Se tiene la impresión equivocada de que el desempeño de las llamadas corcholatas en sus respectivos cargos públicos será determinante para asegurar la candidatura del oficialismo en 2024.
Lo cierto es que Marcelo Ebrard, Adán Augusto López Hernández y Claudia Sheinbaum pueden tener todo el éxito o el fracaso que se quiera, pero lo único que importará al final es su fidelidad con Andrés Manuel López Obrador. O, mejor dicho, la percepción del Presidente de que son y serán leales con él.
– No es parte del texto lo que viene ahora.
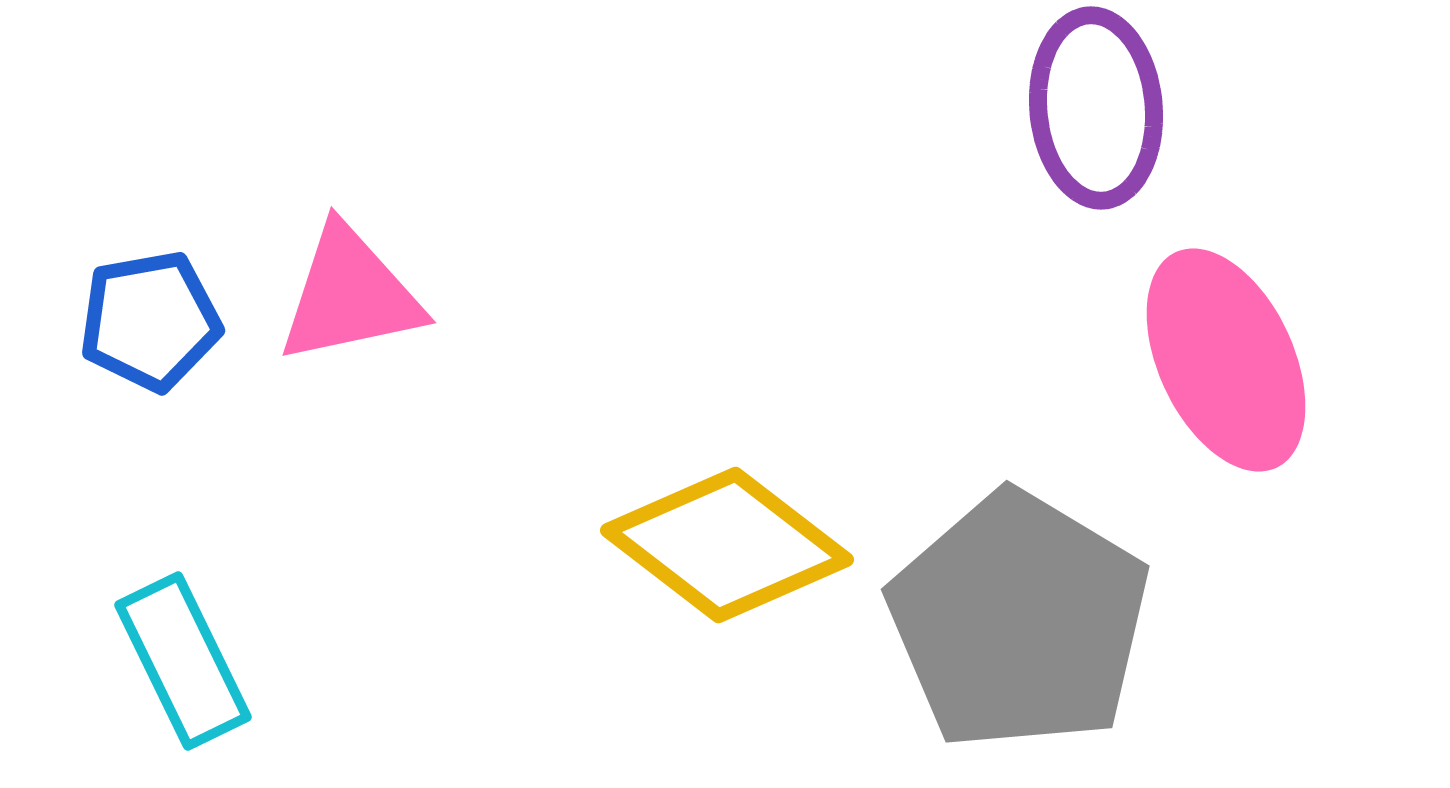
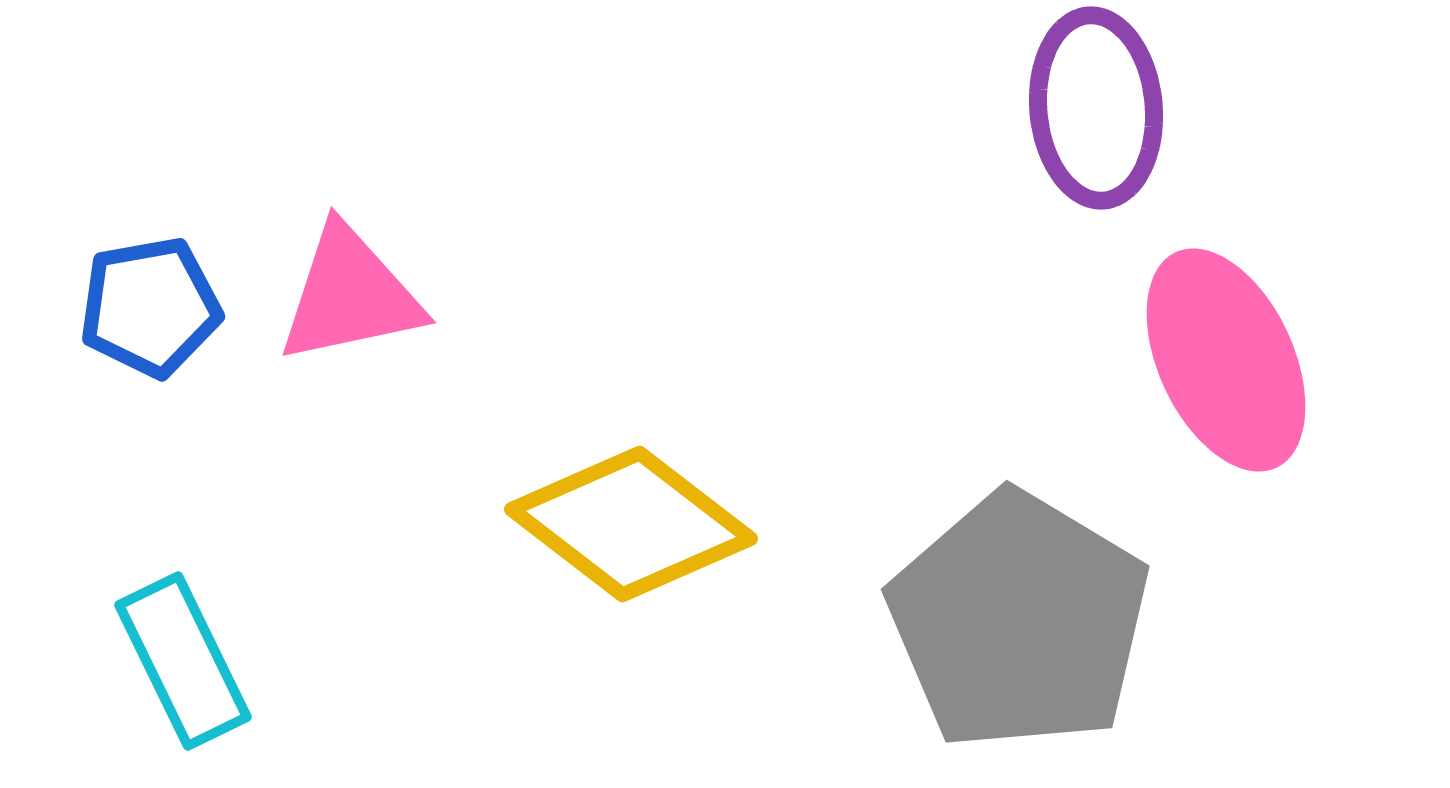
blue pentagon: moved 14 px up
yellow diamond: moved 96 px left, 21 px up
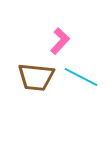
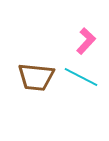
pink L-shape: moved 26 px right
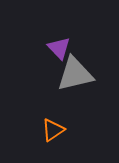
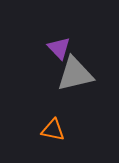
orange triangle: rotated 45 degrees clockwise
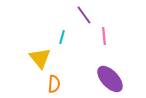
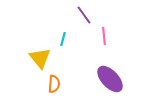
cyan line: moved 1 px right, 2 px down
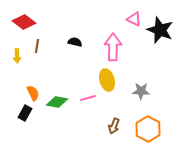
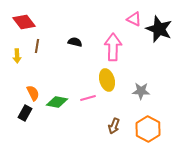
red diamond: rotated 15 degrees clockwise
black star: moved 1 px left, 1 px up
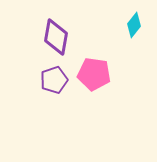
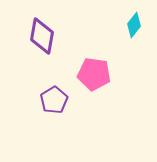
purple diamond: moved 14 px left, 1 px up
purple pentagon: moved 20 px down; rotated 12 degrees counterclockwise
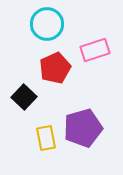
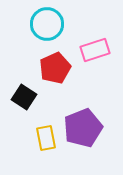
black square: rotated 10 degrees counterclockwise
purple pentagon: rotated 6 degrees counterclockwise
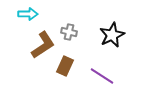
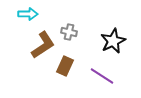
black star: moved 1 px right, 6 px down
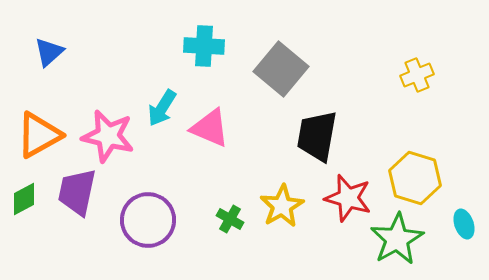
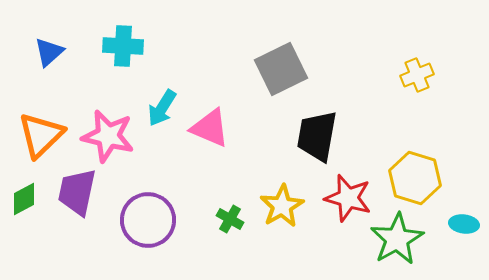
cyan cross: moved 81 px left
gray square: rotated 24 degrees clockwise
orange triangle: moved 2 px right; rotated 15 degrees counterclockwise
cyan ellipse: rotated 64 degrees counterclockwise
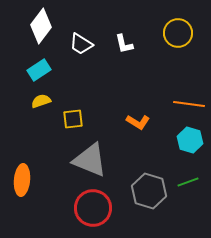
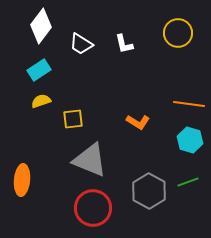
gray hexagon: rotated 12 degrees clockwise
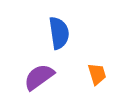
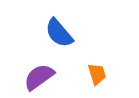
blue semicircle: rotated 148 degrees clockwise
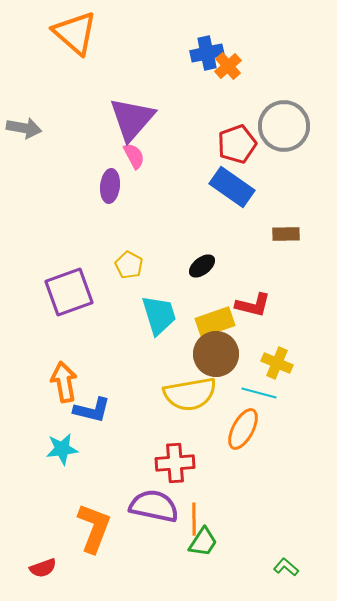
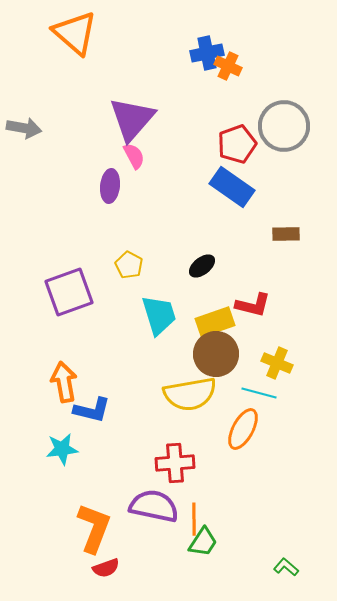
orange cross: rotated 24 degrees counterclockwise
red semicircle: moved 63 px right
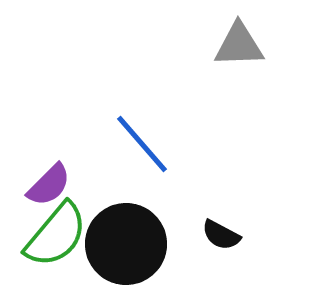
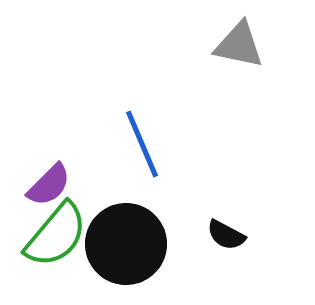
gray triangle: rotated 14 degrees clockwise
blue line: rotated 18 degrees clockwise
black semicircle: moved 5 px right
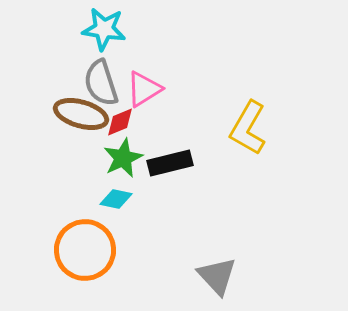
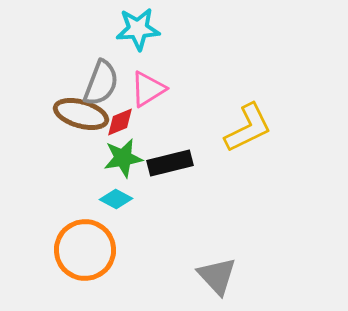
cyan star: moved 34 px right; rotated 12 degrees counterclockwise
gray semicircle: rotated 141 degrees counterclockwise
pink triangle: moved 4 px right
yellow L-shape: rotated 146 degrees counterclockwise
green star: rotated 15 degrees clockwise
cyan diamond: rotated 16 degrees clockwise
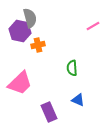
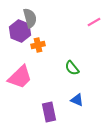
pink line: moved 1 px right, 4 px up
purple hexagon: rotated 10 degrees clockwise
green semicircle: rotated 35 degrees counterclockwise
pink trapezoid: moved 6 px up
blue triangle: moved 1 px left
purple rectangle: rotated 12 degrees clockwise
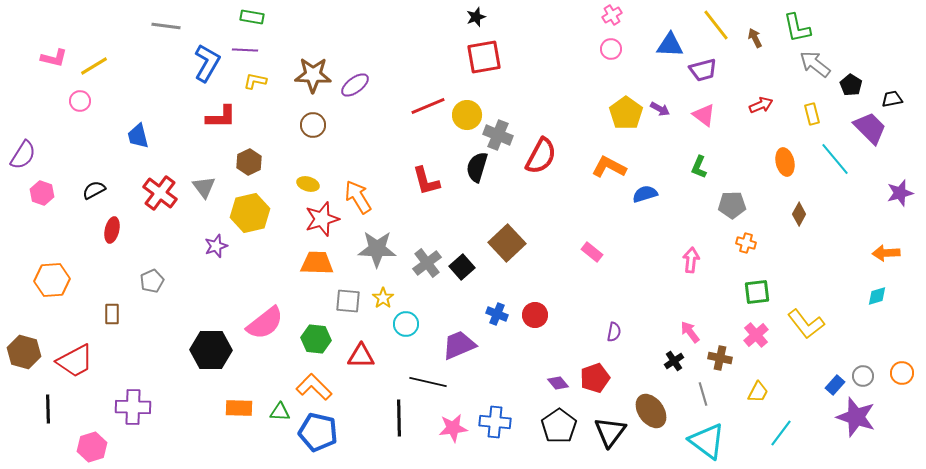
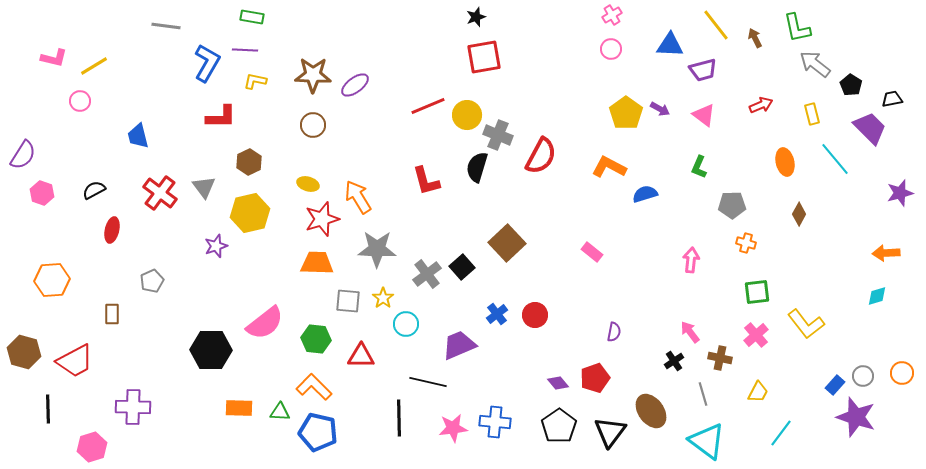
gray cross at (427, 263): moved 11 px down
blue cross at (497, 314): rotated 30 degrees clockwise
Por eso, es poco relevante para la definición de dicha candidatura que el Metro capitalino sea un desastre; o que la Suprema Corte no haya elegido como su titular a quien López Obrador quería; o que la iniciativa del tabasqueño de integrar a los países del continente americano de una manera que emule a la Unión Europea no haya tenido mayor eco en la Cumbre de Líderes de América del Norte.
En un ambiente político normal, la jefa de Gobierno capitalina, el secretario de Gobernación y el canciller pagarían a cargo de sus ambiciones futuras el costo de su ineficacia, pero no en el México de la autodenominada Cuarta Transformación.
Acá, los subalternos del Presidente pueden cometer cualquier error menos el de que pensar que su futuro en el movimiento lopezobradorista depende de ellos mismos. Bastante claro les han dejado que la decisión de quién competirá por el lado del oficialismo –por más que se disfrace de encuesta– será de López Obrador y de nadie más.
Y el mandatario no se ha cansado de decir que el próximo sexenio será para sacar adelante lo que él, por angas o por mangas, no haya podido hacer.
A su sucesor, cree López Obrador, no le quedará de otra que continuar con su obra. “Todo lo estamos dejando ya bien amarrado, llegue quien llegue”, afirmó en julio pasado, al inaugurar una sucursal del Banco del Bienestar en Chiapas.
Difícil posición para las corcholatas, porque lo que tienen que hacer para alcanzar la candidatura –mantener a toda costa su sintonía con López Obrador– puede no alcanzarles para ganar la Presidencia de la República, pues en la campaña electoral los votantes medirán a la corcholata destapada por muchos más motivos que su cercanía con Palacio Nacional.
Por ahora, lo único que pueden hacer, fuera de proclamar su fidelidad con el Presidente, es tratar de incrementar su visibilidad entre la ciudadanía, mediante videos en TikTok o anuncios panorámicos. De divulgar sus propias ideas, ni hablar.
La carrera por la candidatura de Morena y sus aliados no es un concurso de simpatía ni un examen de conocimientos sino una prueba de subordinación.
López Obrador parece estar convencido de que él logrará, con su popularidad y nada más, convencer a la mayoría del electorado de llevar a la Presidencia al abanderado o abanderada de su movimiento. Y que, con ello, la corcholata que él decida destapar no sólo le deberá la postulación, sino también su triunfo en las urnas.
Desde luego, es lógico pensar que, una vez sentado en la silla, el sucesor o sucesora ninguna cuenta tendrá que rendirle al expresidente. Ésa ha sido la naturaleza del poder en México desde que Lázaro Cárdenas mandó al destierro a Plutarco Elías Calles. Sin embargo, en el camino a la elección, López Obrador tendrá mucho margen para intentar entregar la banda a alguien a su imagen y semejanza, que le asegure, así sea de arranque, que su proyecto no se verá cercenado. Recordemos que en el gabinete con el que Cárdenas inició su sexenio estaba plagado de callistas, entre ellos un hijo del Jefe Máximo.
Así pues, no vale la pena distraerse con lo que hagan por su cuenta las corcholatas. Con que todos los días reciten el credo del lopezobradorismo y hagan fe de la lealtad que tienen a su “hermano” el Presidente, seguirán en la jugada.